My dad held up his hands and shrugged his shoulders. "But what can I do in a yield-starved environment?" he asked.

"Plenty, actually," I told him.

In fact, there are a wide-range of choices available for income-hungry investors who are struggling to overcome the Fed's disastrous zero-interest rate policies.

Obviously, though, the suitability varies widely depending on individual liquidity, credit and yield requirements.

Here are some of the more interesting options I've been exploring lately:

Near-Term Tax Free Fund (NEARX): From U.S. Global Investors, this fund is billed as an alternative for investors who want safety but are willing to take on a bit more risk.

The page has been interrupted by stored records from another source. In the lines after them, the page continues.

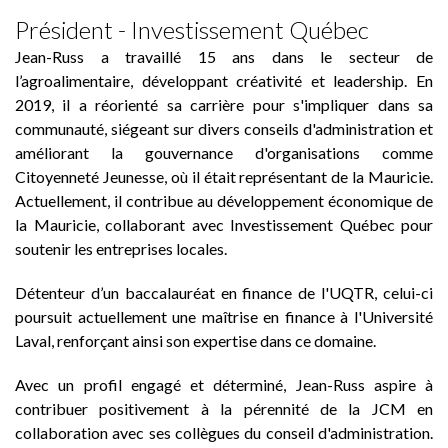
Président - Investissement Québec
Jean-Russ a travaillé 15 ans dans le secteur de
l’agroalimentaire, développant créativité et leadership. En
2019, il a réorienté sa carrière pour s'impliquer dans sa
communauté, siégeant sur divers conseils d'administration et
améliorant la gouvernance d'organisations comme
Citoyenneté Jeunesse, où il était représentant de la Mauricie.
Actuellement, il contribue au développement économique de
la Mauricie, collaborant avec Investissement Québec pour
soutenir les entreprises locales.
Détenteur d’un baccalauréat en finance de l'UQTR, celui-ci
poursuit actuellement une maîtrise en finance à l'Université
Laval, renforçant ainsi son expertise dans ce domaine.
Avec un profil engagé et déterminé, Jean-Russ aspire à
contribuer positivement à la pérennité de la JCM en
collaboration avec ses collègues du conseil d'administration.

I like the fact that the fund is a very consistent performer with more than 10 years of positive numbers in the record books. I also appreciate that the fund has been around since December 1990, particularly since I view it as a possible substitute for traditional money market funds or even CDs.

Morningstar gives NEARX 4-Star ratings overall in the 3-, 5-, and 10-year categories, while Lipper bestows 5 stars for preservation, expense and tax efficiency.

The fund's goal is pretty straightforward. It invests in municipal bonds with short-term maturities issued by state and local governments nationwide.

Examples include holdings from the City of Chicago, the Commonwealth of Puerto Rico, and the City of San Antonio Texas Water System Revenue.

The strategy is pretty simple. With at least 80% of its net assets invested in investment-grade munis, it's exempt from federal income tax — including my personal "favorite" middle-class eviscerator, the alternative minimum tax.

Maturities are kept to five years or less to avoid the volatility associated with longer-dated issues and the threat of rising interest rates. The average maturity is 3.40 years, while the average duration is slightly lower at 3.06.

30-Day SEC Yield: 1.03%

Expense Ratio: .45%

Note: Don't be unnecessarily put off by the 1.03% yield. Remember this is a tax-exempt fund.

On a tax equivalent basis, the yield jumps to 1.77% for an individual in the 35% tax bracket. That's actually higher than the yield on 10-year Treasuries as of press time.

iShares Morningstar Multi-Asset Income Index Fund (IYLD): From iShares, this fund is a more aggressive choice for income-hungry investors. It tracks the underlying Morningstar Multi-asset High Income Index, which is itself comprised of equity, fixed income and alternative income exchange-traded funds (ETFs).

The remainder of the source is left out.